**EXERCISE GOAL**
Leave no line out. Transcribe the whole listing exactly.

━━━━━━

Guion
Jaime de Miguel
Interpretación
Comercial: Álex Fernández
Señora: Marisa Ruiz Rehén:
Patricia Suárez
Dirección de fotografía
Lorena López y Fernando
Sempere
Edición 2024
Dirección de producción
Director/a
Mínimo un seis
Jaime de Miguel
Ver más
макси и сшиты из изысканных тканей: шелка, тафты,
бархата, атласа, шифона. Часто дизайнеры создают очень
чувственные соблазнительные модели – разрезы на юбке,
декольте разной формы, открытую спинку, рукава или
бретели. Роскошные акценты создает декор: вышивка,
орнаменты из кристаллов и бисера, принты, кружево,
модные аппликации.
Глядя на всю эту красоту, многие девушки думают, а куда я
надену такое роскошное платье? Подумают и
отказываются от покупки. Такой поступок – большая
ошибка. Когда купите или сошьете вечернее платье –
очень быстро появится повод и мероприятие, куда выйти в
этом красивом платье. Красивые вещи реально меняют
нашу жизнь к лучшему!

━━━━━━

**SOLUTION TO THE EXERCISE**
Guion
Jaime de Miguel
Interpretación
Comercial: Álex Fernández
Señora: Marisa Ruiz Rehén:
Patricia Suárez
Dirección de fotografía
Lorena López y Fernando
Sempere
Edición 2024
Dirección de producción
Director/a
Mínimo un seis
Jaime de Miguel
Ver más
макси и сшиты из изысканных тканей: шелка, тафты,
бархата, атласа, шифона. Часто дизайнеры создают очень
чувственные соблазнительные модели – разрезы на юбке,
декольте разной формы, открытую спинку, рукава или
бретели. Роскошные акценты создает декор: вышивка,
орнаменты из кристаллов и бисера, принты, кружево,
модные аппликации.
Глядя на всю эту красоту, многие девушки думают, а куда я
надену такое роскошное платье? Подумают и
отказываются от покупки. Такой поступок – большая
ошибка. Когда купите или сошьете вечернее платье –
очень быстро появится повод и мероприятие, куда выйти в
этом красивом платье. Красивые вещи реально меняют
нашу жизнь к лучшему!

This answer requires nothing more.